Al no proponerse ser seria “Yo, Frankenstein” logra aciertos parciales dentro del género de aventuras porque desde un principio se rompen tanto las estructuras de la mitología del terror que no da lugar a suponer que alguien se equivocó en la adaptación. Empezando por la apariencia de Adam. Un par de cicatrices dibujadas (que encima se corren de lugar además de sanar), y ya está. El resto es la cara pintona de Aaron Eckart, quien debe haber estipulado en su contrato la ausencia casi total de efectos de maquillaje para que lo veamos mejor. Desde el instante en que él aparece el espectador deberá entrar en el código instantáneamente, o aburrirse e insultar por lo bajo. Se lo aviso porque en el medio hay una escena en la que el protagonista, con torso desnudo, dice que lo hicieron con ocho cuerpos. Si usted se la toma en serio deberá pensar que el científico hizo a su monstruo con ocho “Schwarzeneggers”.

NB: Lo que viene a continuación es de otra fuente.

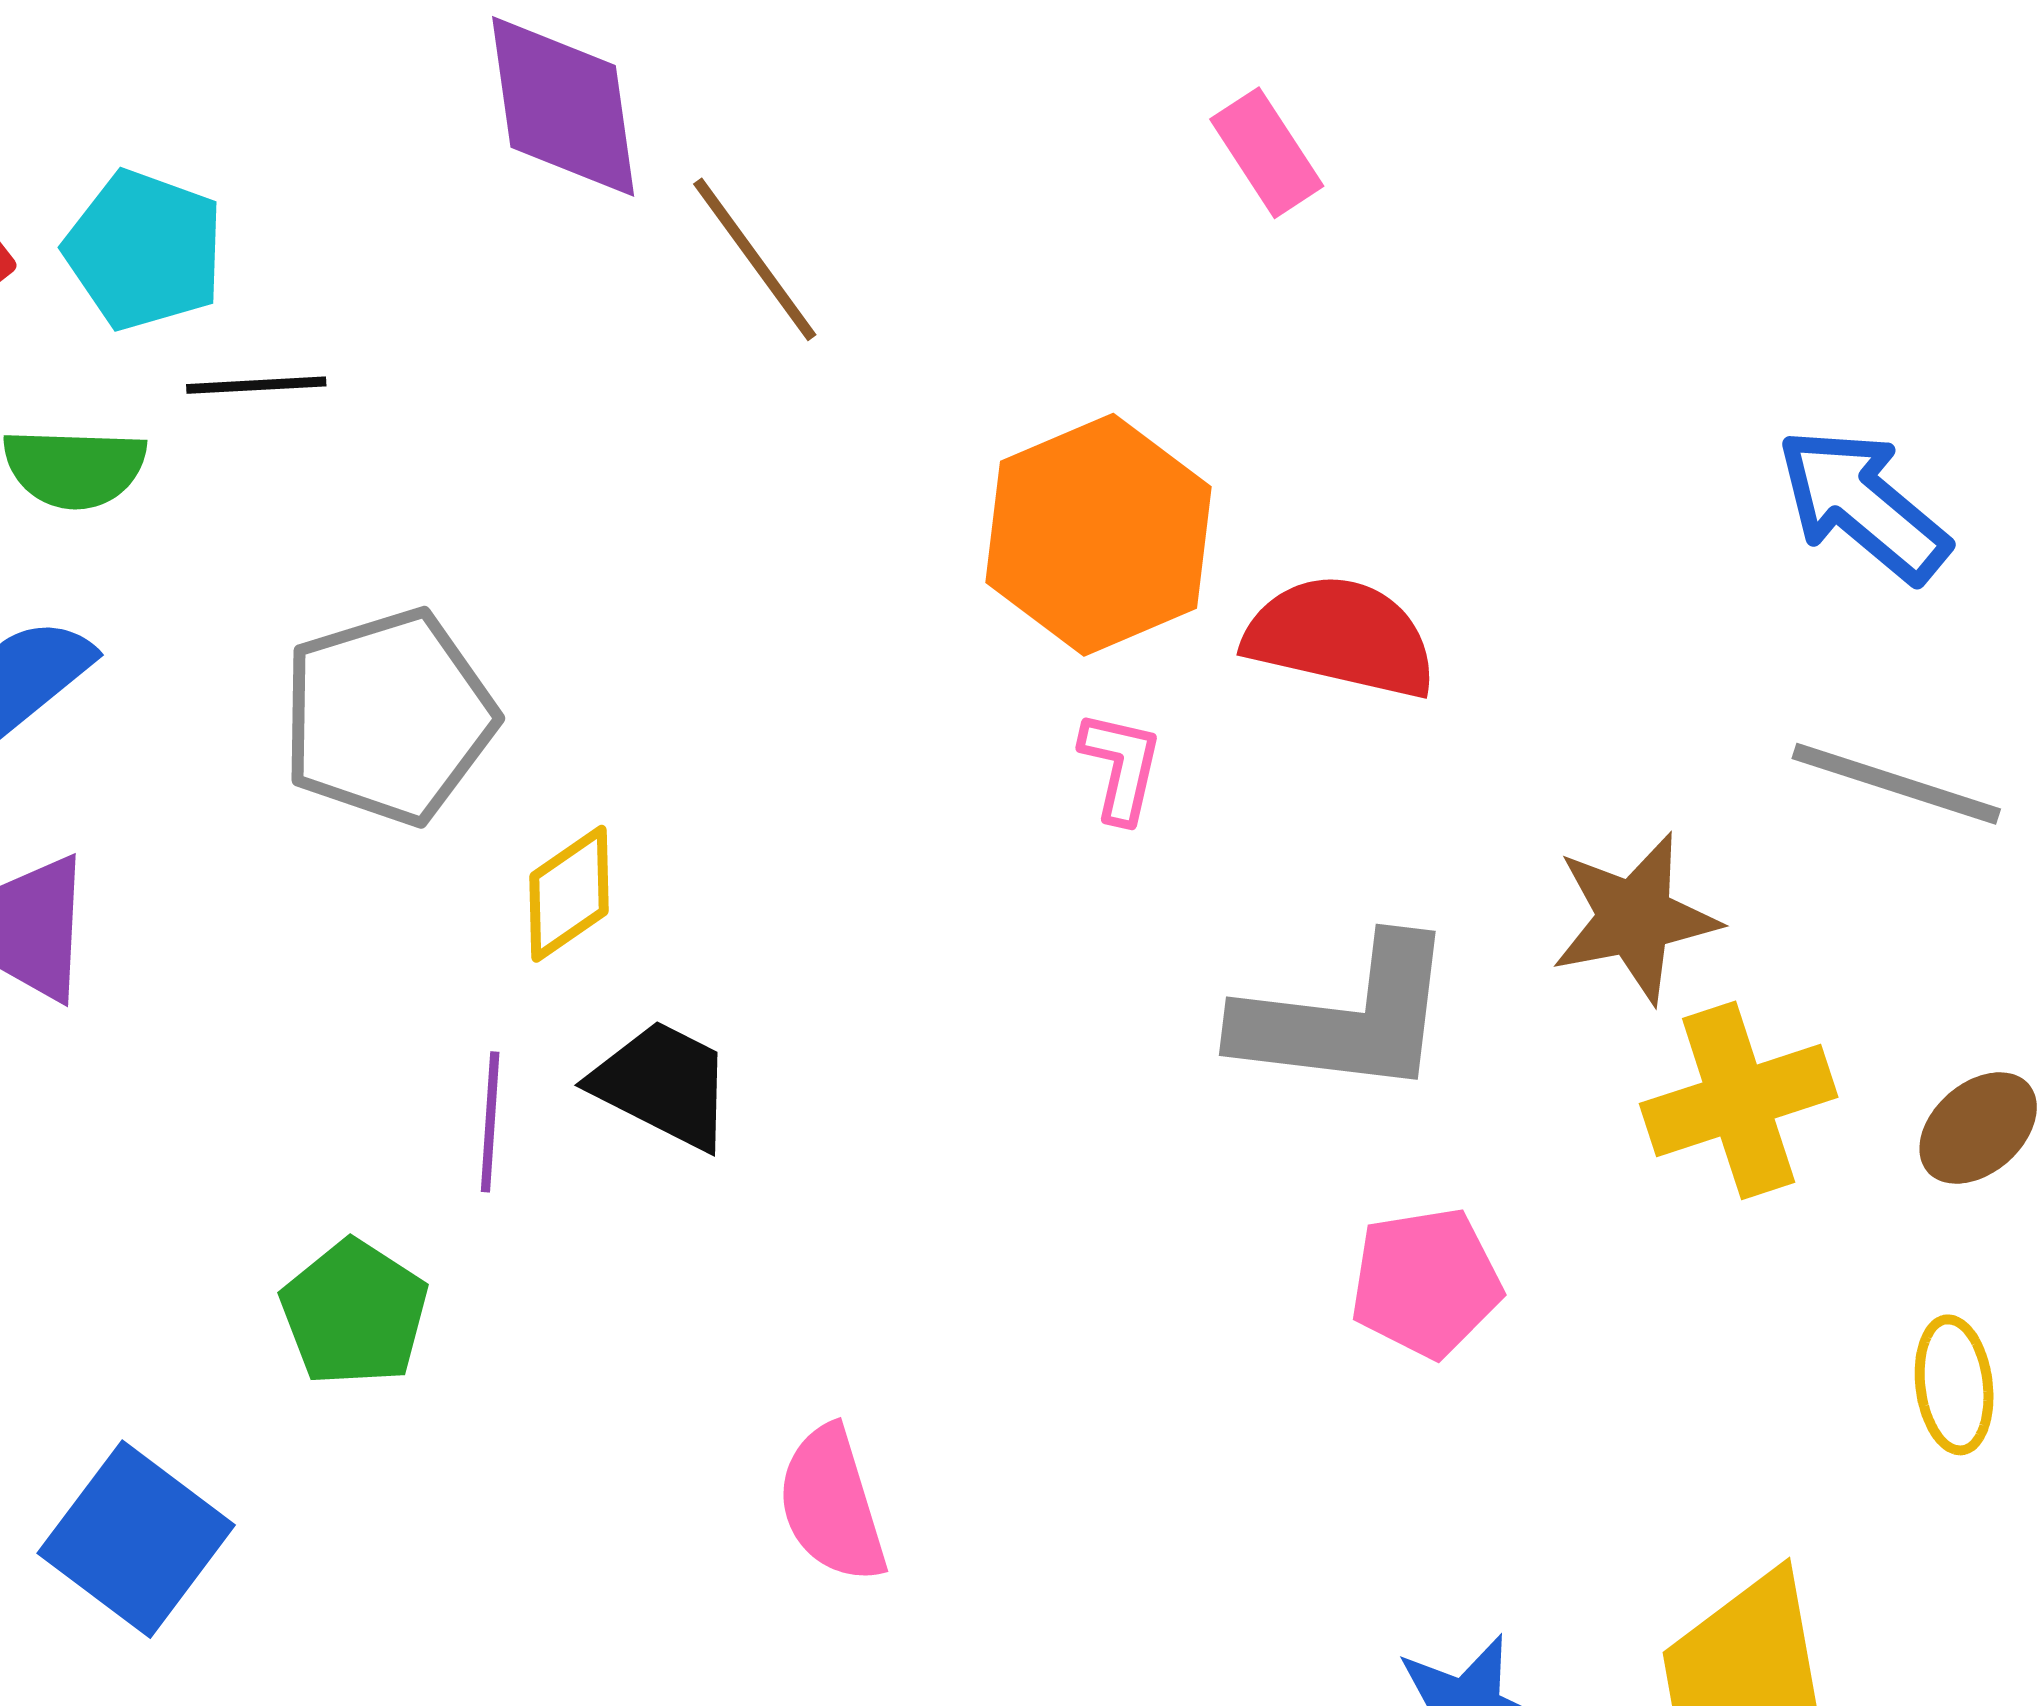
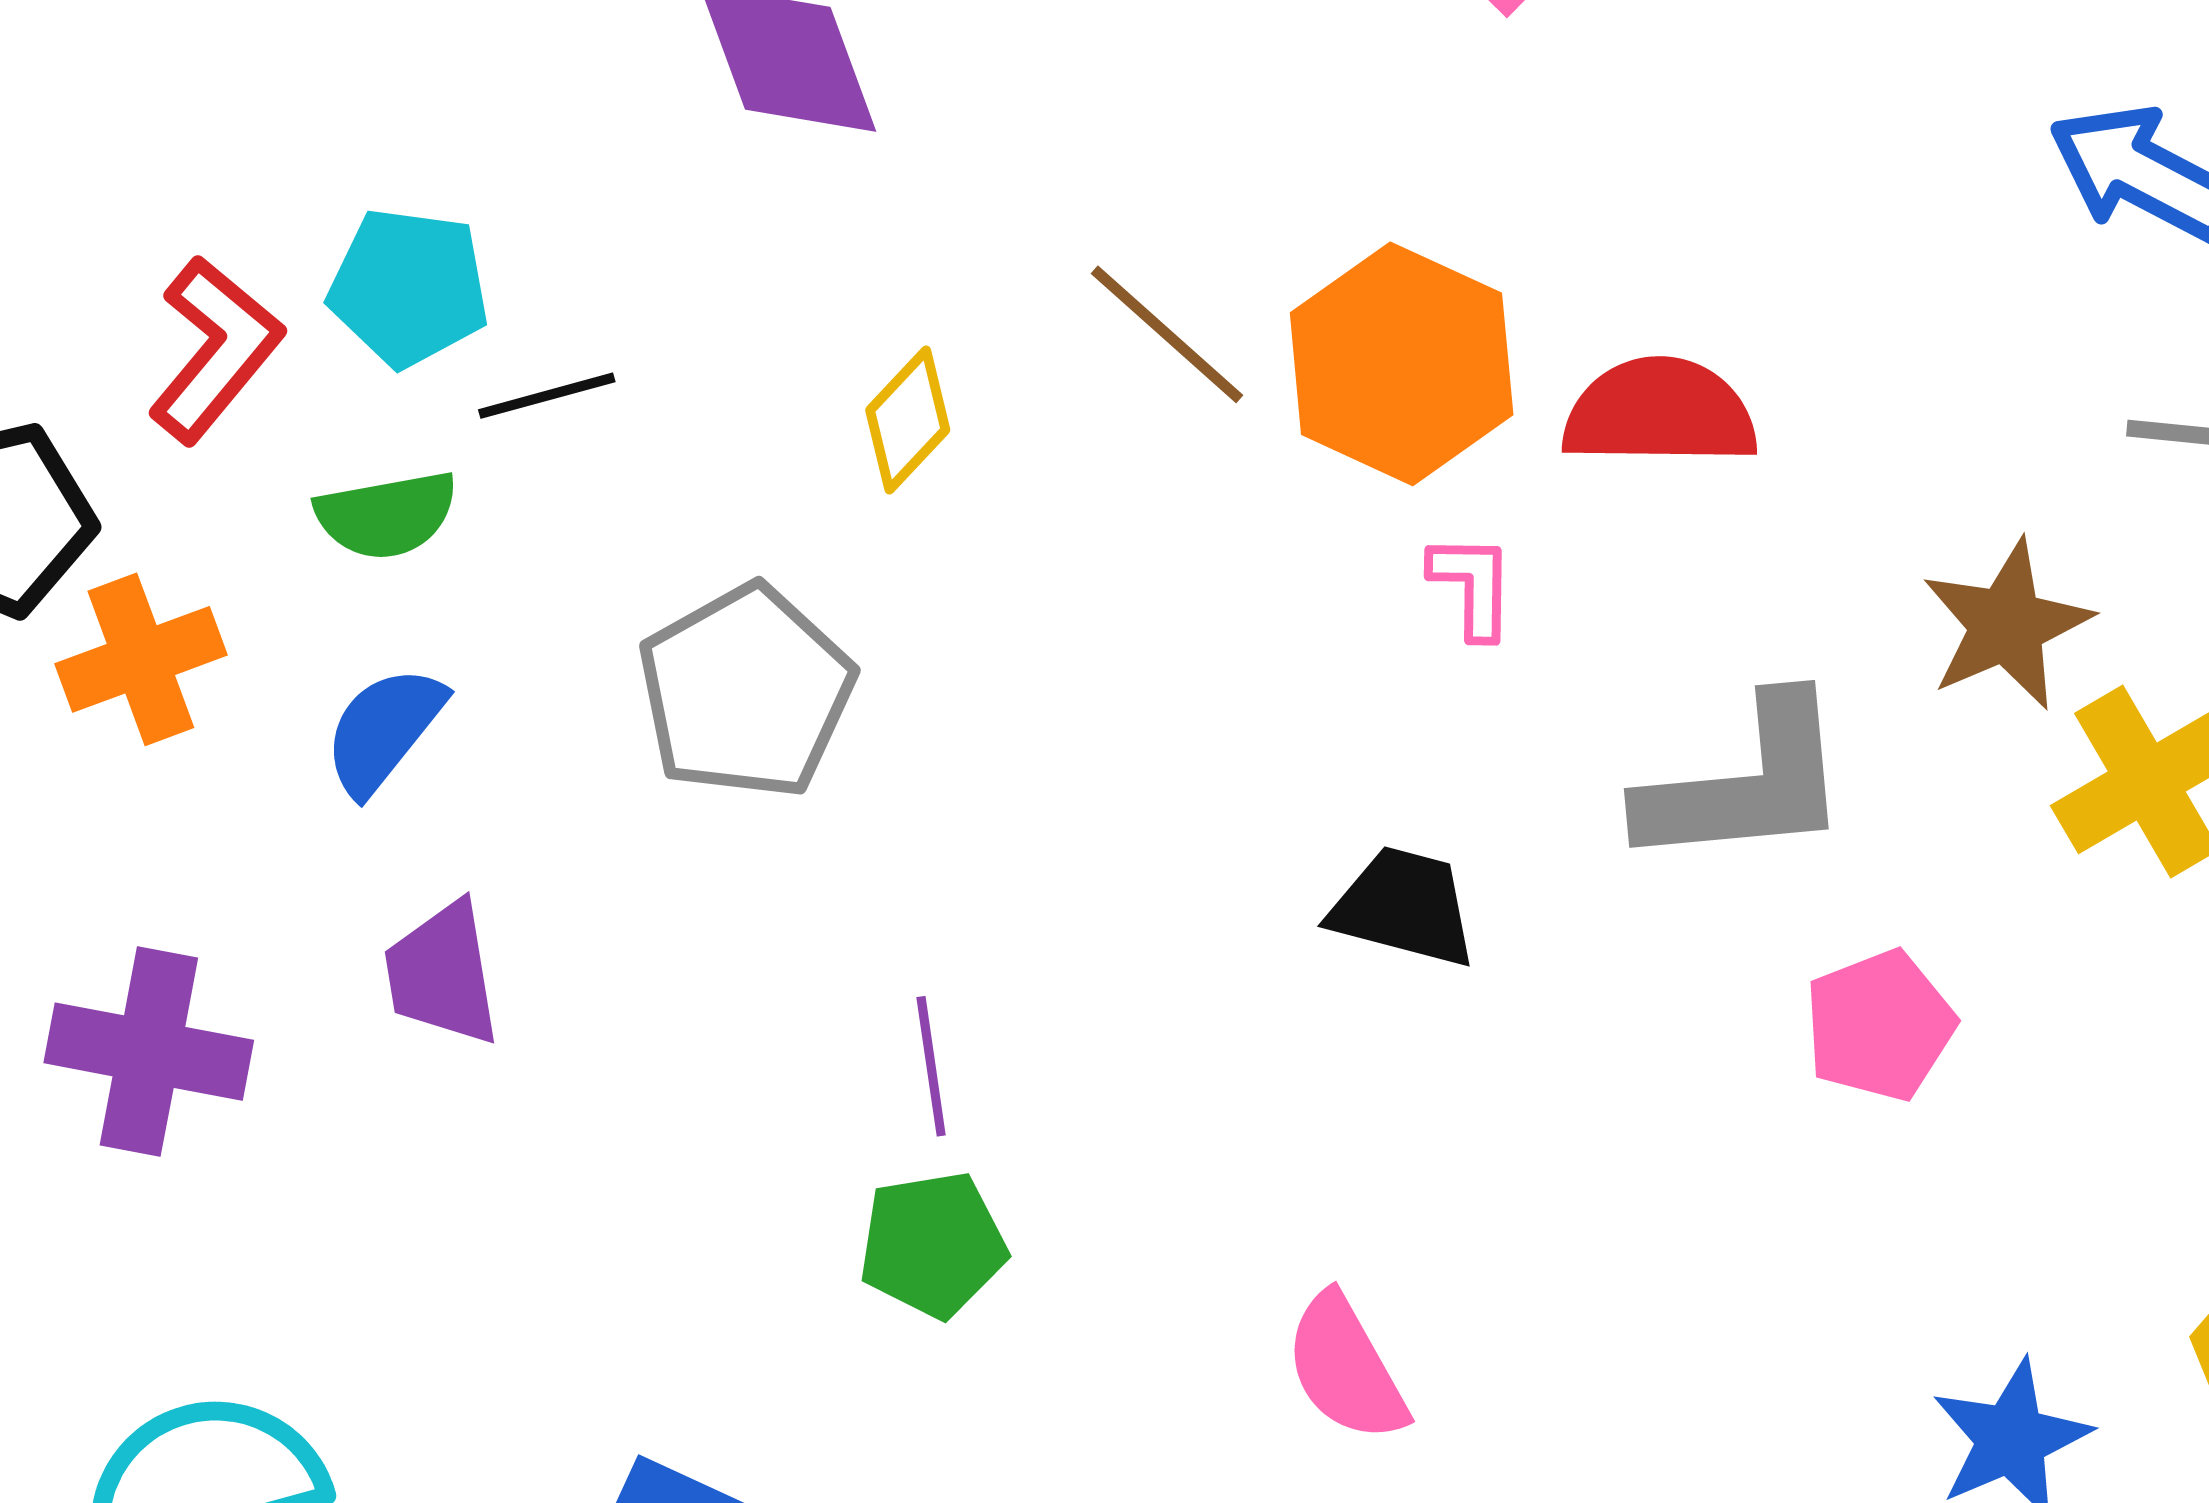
brown line: (755, 259) -> (1167, 334), moved
yellow diamond: (569, 894) -> (908, 420), moved
black trapezoid: (663, 1085) -> (1404, 907), moved
green pentagon: (354, 1313) -> (933, 1245), moved, turned -30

Espero que este botón sirva como muestra para comprender el tono de ánimo con el cual deberá entrar a la sala.
La narración está bastante bien llevada por el director, pese a la evidente falta de presupuesto. ¿No estaremos demasiado mal acostumbrados? ¿No nos habremos vuelto demasiado técnicos, tanto espectadores, como analistas? Hay algo en la dirección de fotografía que no funciona del todo, en especial con la gárgola blanca, mientras que la buena banda sonora tiene, para la obra, algunos pasajes innecesarios. Lo mismo sucede con algunos efectos de sonido exagerados (aún dentro de las convenciones).
Así y todo, la supervivencia de “Yo, Frankenstein” está asegurada en el guión prometiendo defender a los humanos para siempre.
Si sobrevive en las salas cinematográficas quizás tenga su/s secuelas.